One of the more visible players in the real-time and safety-critical arenas is Aonix, which sells Java environments and development tools for use in embedded applications. They are on the JSR-302 Experts Group and have clearly articulated support for the emerging elements of safety-critical Java as an area of focus.
They have three levels of Java product to meet the three different levels of criticality mapped out above. Their standard lowest-criticality product is PERC Ultra, and it’s been on the market for many years. PERC Pico, recently announced, adds real-time capabilities and is also taking many of its cues from the ongoing JSR-302 work, even though it isn’t officially certified as safety critical. It relies much more on stack usage than the heap and includes a memory analysis capability that allows programmers to evaluate the impact of changes to code on what are usually limited memory resources without the standard test-and-debug approach. PERC Pico will be used in the DIANA project as a fundamental execution platform, largely due to the elements of JSR-302 that it enables.

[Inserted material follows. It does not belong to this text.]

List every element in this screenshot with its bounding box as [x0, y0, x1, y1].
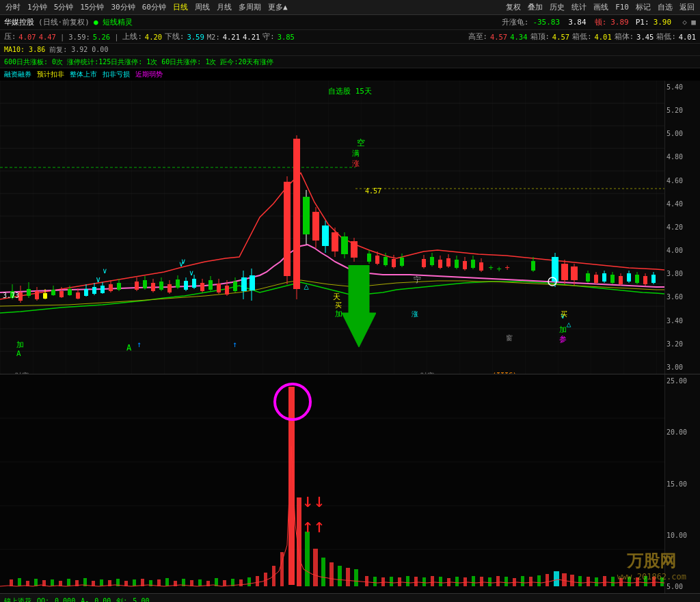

PERC Pico can be used alongside PERC Ultra in an application where, for example, the bulk of the application uses PERC Ultra, but drivers are written using PERC Pico. This eliminates the need to use the Java Native Interface, with low-level code written in C; everything can be Java. PERC Pico can also be used for those rare applications that will operate on “bare metal” – that is, without any operating system at all. Because the Java code can be compiled all the way down to object code, there is no intrinsic requirement for a VM or an OS.
Once the safety-critical Java standardization work settles out, PERC Raven will be certified for safety-critical applications that require all of the bureaucracy safety controls necessary for keeping us in the air when we fly. Or for keeping that life support equipment working after a heart attack, without garbage collection getting in the way.